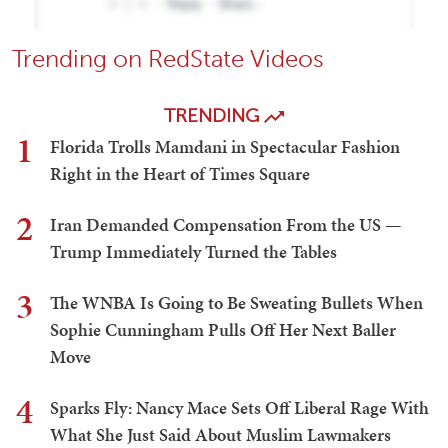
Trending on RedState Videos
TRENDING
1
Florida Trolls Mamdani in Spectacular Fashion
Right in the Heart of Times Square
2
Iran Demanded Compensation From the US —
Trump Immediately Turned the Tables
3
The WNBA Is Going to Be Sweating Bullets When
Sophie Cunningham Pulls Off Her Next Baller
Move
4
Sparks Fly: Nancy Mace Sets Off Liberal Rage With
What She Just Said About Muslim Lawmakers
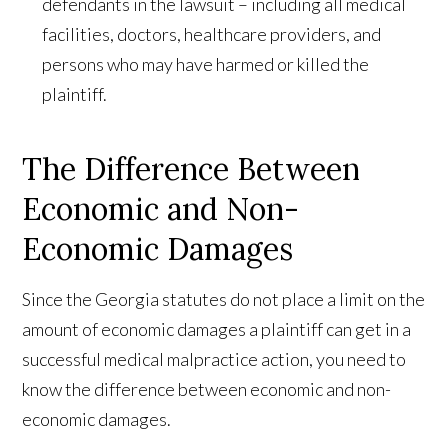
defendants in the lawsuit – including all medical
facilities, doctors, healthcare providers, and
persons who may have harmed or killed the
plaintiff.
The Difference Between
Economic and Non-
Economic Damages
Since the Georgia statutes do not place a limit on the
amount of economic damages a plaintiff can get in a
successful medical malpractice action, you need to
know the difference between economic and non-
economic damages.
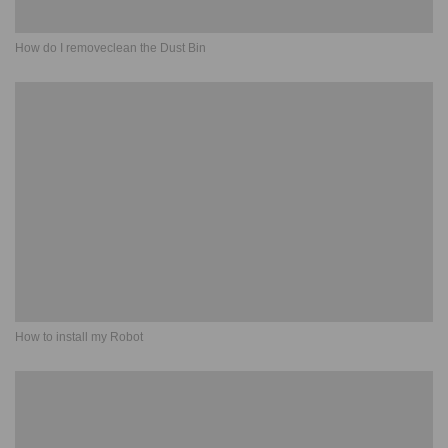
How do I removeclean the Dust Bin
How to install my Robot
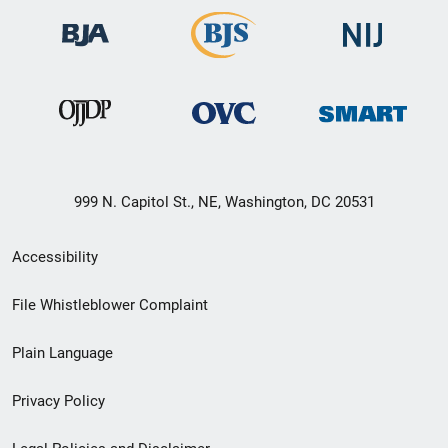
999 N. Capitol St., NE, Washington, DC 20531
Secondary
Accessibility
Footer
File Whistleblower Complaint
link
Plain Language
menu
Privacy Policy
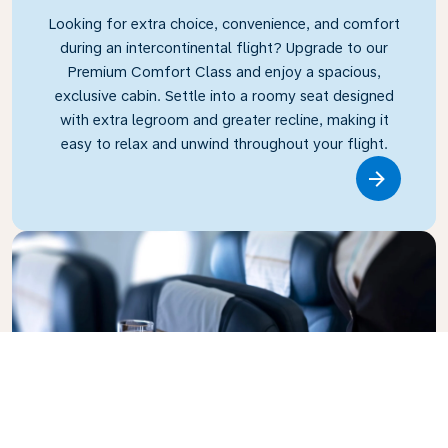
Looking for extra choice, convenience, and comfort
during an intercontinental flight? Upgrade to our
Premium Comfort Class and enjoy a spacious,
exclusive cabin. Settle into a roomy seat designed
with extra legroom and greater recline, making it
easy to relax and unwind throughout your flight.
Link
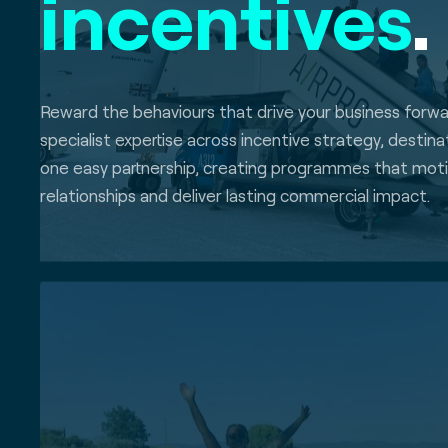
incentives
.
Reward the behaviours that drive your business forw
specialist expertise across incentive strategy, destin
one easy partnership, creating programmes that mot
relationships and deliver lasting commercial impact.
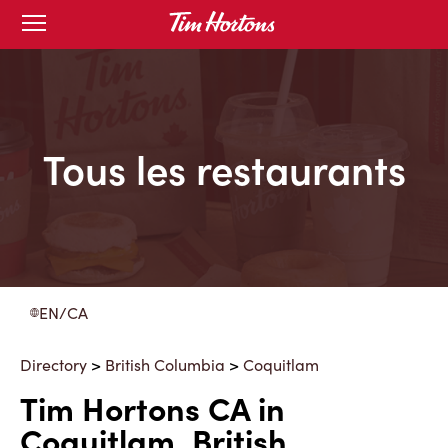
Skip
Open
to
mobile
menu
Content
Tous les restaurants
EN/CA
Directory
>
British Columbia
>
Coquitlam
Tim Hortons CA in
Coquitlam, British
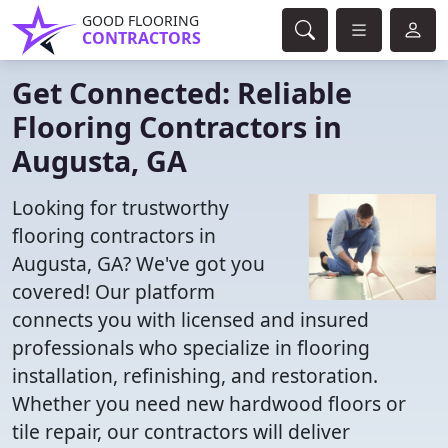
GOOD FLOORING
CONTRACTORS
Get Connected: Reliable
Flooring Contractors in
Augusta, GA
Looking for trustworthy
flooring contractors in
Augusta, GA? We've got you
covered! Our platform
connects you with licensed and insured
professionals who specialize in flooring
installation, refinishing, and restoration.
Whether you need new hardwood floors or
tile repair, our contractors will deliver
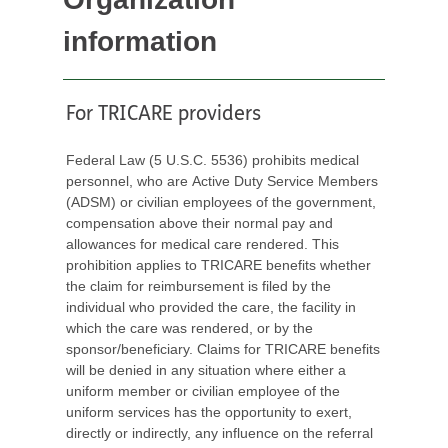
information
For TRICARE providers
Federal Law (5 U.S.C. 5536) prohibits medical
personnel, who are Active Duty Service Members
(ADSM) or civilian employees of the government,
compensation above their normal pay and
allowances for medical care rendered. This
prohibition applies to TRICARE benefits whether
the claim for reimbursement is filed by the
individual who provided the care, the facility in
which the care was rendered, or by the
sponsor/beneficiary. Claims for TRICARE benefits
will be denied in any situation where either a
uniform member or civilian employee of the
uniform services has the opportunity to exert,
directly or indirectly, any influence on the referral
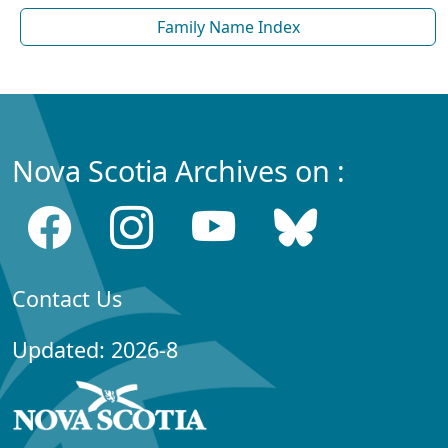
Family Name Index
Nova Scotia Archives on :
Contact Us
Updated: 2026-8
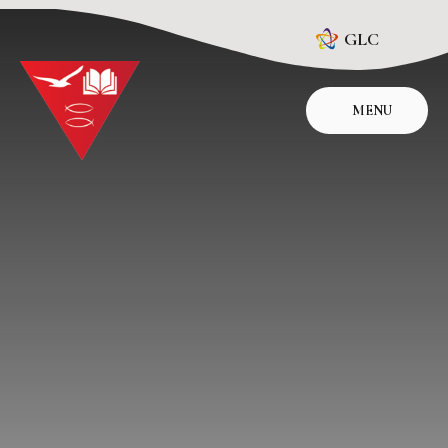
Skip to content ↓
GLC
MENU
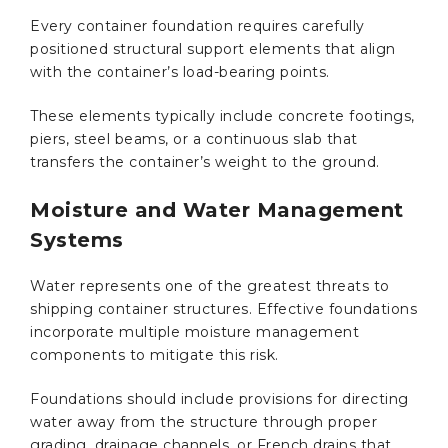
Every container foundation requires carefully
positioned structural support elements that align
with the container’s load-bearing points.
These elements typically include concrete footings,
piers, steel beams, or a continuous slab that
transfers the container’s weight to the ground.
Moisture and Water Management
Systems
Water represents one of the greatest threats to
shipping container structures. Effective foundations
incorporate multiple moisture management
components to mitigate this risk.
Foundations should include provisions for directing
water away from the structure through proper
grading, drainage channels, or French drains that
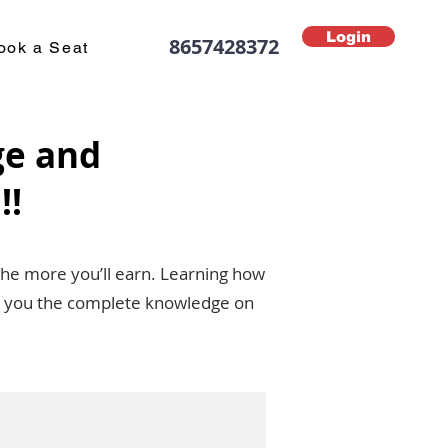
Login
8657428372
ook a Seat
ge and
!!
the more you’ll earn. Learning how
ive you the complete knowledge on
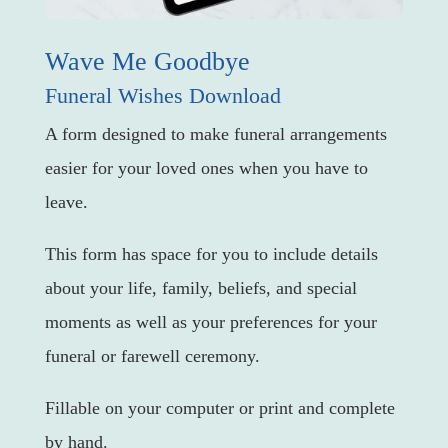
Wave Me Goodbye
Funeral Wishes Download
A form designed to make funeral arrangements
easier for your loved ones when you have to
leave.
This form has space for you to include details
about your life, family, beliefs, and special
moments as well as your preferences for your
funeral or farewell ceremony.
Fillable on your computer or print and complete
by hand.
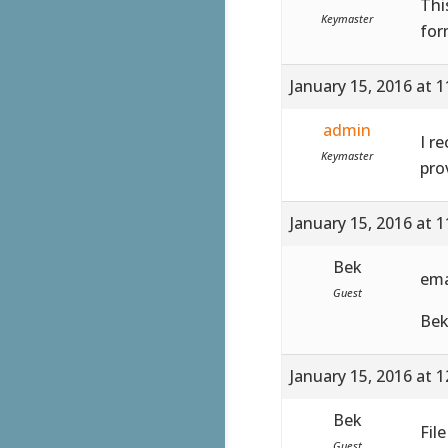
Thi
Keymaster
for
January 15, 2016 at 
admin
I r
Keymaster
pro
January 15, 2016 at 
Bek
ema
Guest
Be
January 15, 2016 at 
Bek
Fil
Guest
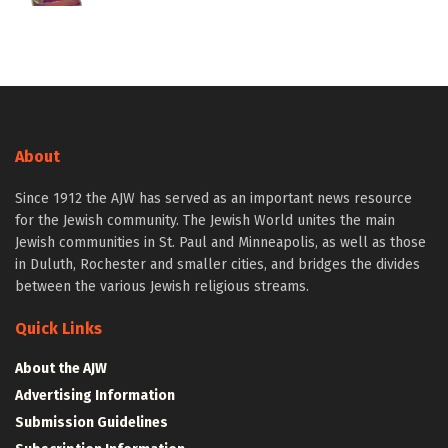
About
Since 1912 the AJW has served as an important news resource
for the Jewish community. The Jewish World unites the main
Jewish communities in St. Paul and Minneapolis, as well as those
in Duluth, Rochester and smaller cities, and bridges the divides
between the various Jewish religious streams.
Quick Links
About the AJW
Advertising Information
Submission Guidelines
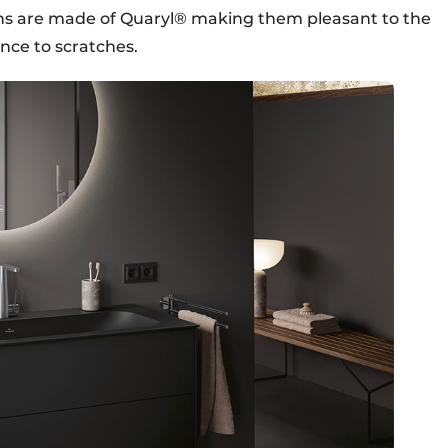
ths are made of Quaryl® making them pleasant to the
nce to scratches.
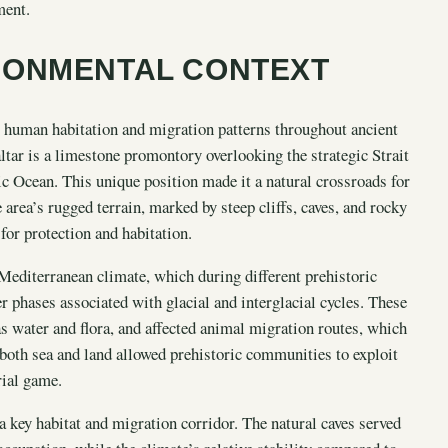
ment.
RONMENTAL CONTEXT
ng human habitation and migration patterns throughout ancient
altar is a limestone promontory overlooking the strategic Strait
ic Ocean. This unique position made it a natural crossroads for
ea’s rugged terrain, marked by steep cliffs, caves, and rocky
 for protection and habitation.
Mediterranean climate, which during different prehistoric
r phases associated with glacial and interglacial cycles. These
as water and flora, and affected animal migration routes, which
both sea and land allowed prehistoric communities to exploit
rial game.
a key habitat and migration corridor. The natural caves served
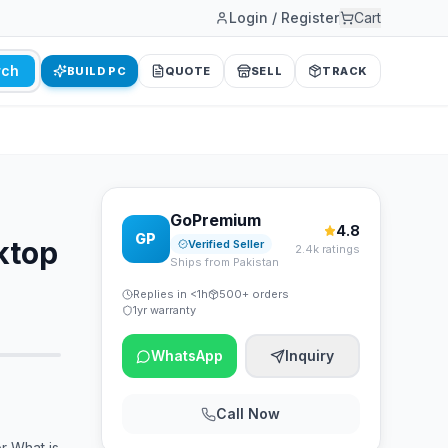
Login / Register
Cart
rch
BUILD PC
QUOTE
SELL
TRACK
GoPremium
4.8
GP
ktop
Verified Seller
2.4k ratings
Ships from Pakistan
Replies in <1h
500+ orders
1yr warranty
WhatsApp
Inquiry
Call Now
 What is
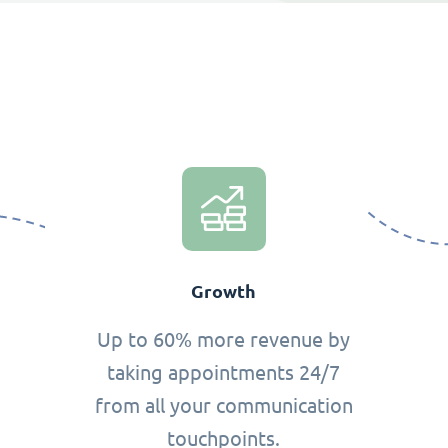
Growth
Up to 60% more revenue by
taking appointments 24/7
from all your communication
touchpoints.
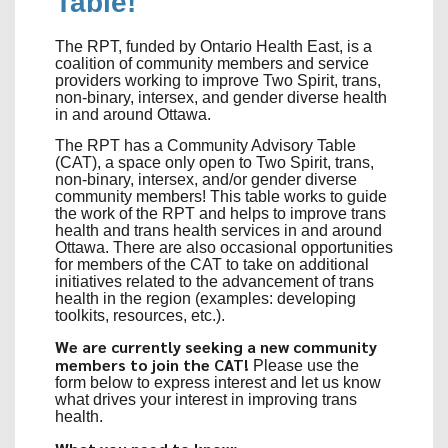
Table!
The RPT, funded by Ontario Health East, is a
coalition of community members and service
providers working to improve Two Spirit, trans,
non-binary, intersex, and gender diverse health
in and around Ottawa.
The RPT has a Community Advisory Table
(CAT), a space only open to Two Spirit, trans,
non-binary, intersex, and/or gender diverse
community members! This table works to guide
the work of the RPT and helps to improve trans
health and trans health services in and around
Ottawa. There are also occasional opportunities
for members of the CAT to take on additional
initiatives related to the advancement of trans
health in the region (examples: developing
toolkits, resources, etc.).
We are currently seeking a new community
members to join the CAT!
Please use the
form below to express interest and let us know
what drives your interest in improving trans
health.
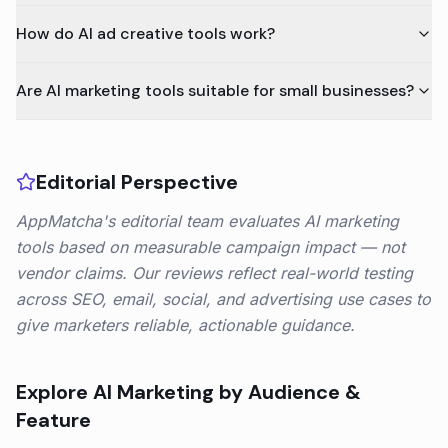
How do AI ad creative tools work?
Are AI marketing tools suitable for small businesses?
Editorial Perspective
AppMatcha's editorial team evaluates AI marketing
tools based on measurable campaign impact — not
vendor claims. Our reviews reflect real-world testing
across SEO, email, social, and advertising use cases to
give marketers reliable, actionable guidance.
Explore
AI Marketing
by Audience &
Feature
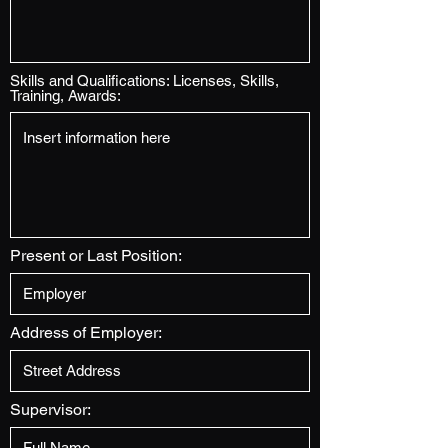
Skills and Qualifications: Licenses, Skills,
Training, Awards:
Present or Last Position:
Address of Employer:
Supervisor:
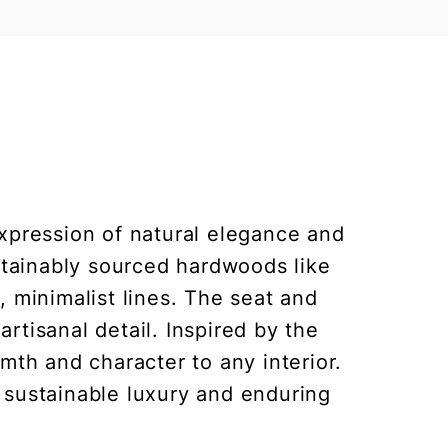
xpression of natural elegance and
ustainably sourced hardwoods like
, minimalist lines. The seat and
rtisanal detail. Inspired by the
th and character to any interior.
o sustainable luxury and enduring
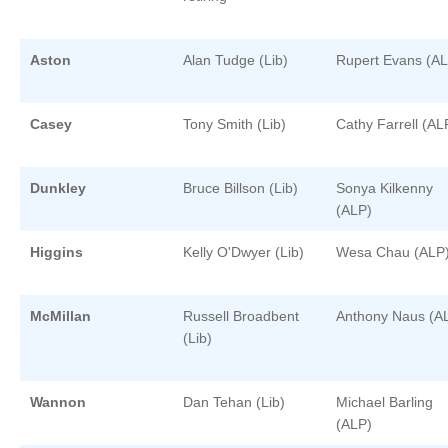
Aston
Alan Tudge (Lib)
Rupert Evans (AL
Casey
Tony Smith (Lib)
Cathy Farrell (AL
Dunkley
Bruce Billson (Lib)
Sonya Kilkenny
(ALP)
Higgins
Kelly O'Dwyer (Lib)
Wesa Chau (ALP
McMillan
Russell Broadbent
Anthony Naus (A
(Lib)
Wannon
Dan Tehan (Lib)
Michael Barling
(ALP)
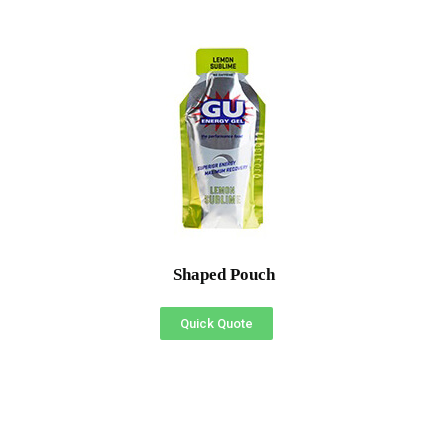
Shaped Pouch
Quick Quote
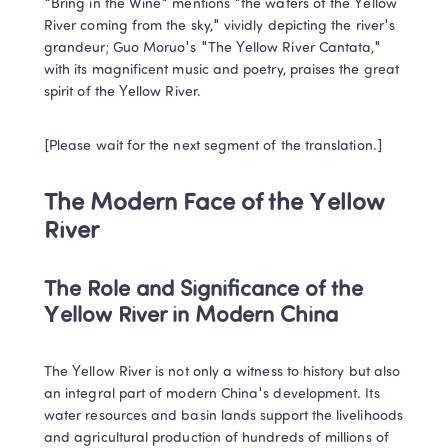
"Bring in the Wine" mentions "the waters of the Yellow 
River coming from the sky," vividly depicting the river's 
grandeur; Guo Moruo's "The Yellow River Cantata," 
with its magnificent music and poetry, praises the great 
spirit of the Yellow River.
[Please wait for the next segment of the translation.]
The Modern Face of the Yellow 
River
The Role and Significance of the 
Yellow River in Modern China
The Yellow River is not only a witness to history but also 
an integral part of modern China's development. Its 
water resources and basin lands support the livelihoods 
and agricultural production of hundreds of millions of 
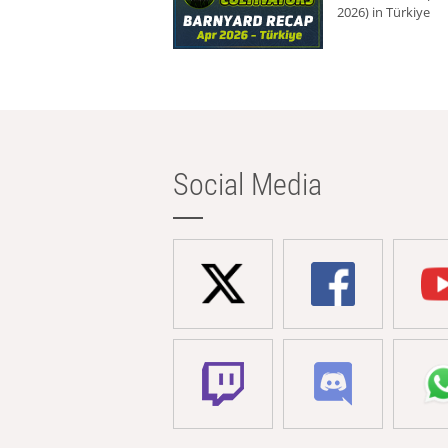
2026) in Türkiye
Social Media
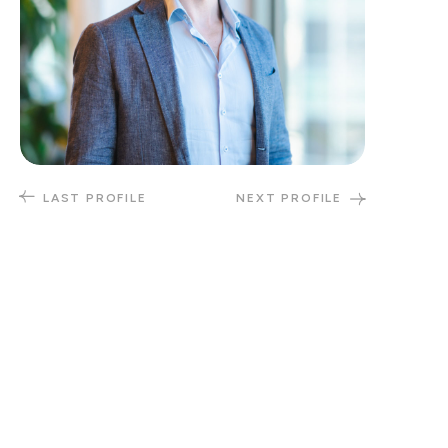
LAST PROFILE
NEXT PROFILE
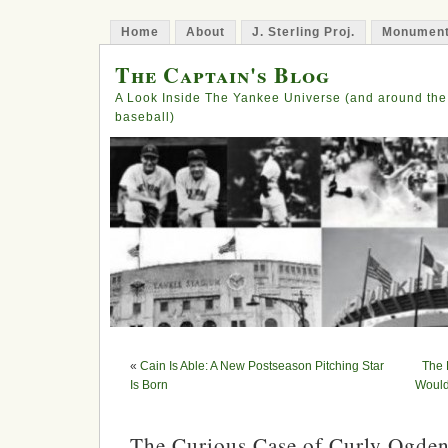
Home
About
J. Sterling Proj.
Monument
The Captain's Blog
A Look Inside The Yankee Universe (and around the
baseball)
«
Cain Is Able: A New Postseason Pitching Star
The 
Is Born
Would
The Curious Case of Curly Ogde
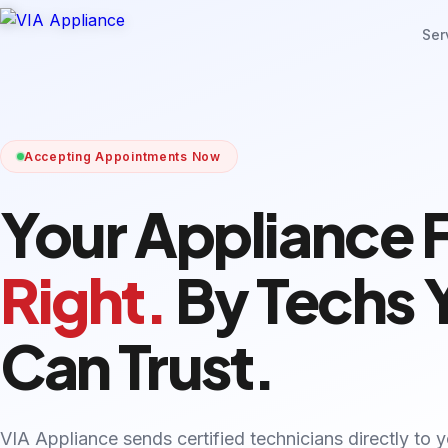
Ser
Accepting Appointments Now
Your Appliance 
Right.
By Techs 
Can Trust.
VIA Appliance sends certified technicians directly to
· · · · ·
#### Action item:
In the data, the line that contains "with its magnificent" begins the part to write out; restate it and each line after it word for word through the end, with no pictures.

#### Result below:
with its magnificent music and poetry, praises the great 
spirit of the Yellow River.
[Please wait for the next segment of the translation.]
The Modern Face of the Yellow 
River
The Role and Significance of the 
Yellow River in Modern China
The Yellow River is not only a witness to history but also 
an integral part of modern China's development. Its 
water resources and basin lands support the livelihoods 
and agricultural production of hundreds of millions of 
2026) in Türkiye
Social Media
LAST PROFILE
NEXT PROFILE
Home
About
J. Sterling Proj.
Monument
The Captain's Blog
A Look Inside The Yankee Universe (and around the
baseball)
«
Cain Is Able: A New Postseason Pitching Star
The 
Is Born
Would
The Curious Case of Curly Ogde
Ser
Accepting Appointments Now
Your Appliance 
Right.
By Techs 
Can Trust.
VIA Appliance sends certified technicians directly to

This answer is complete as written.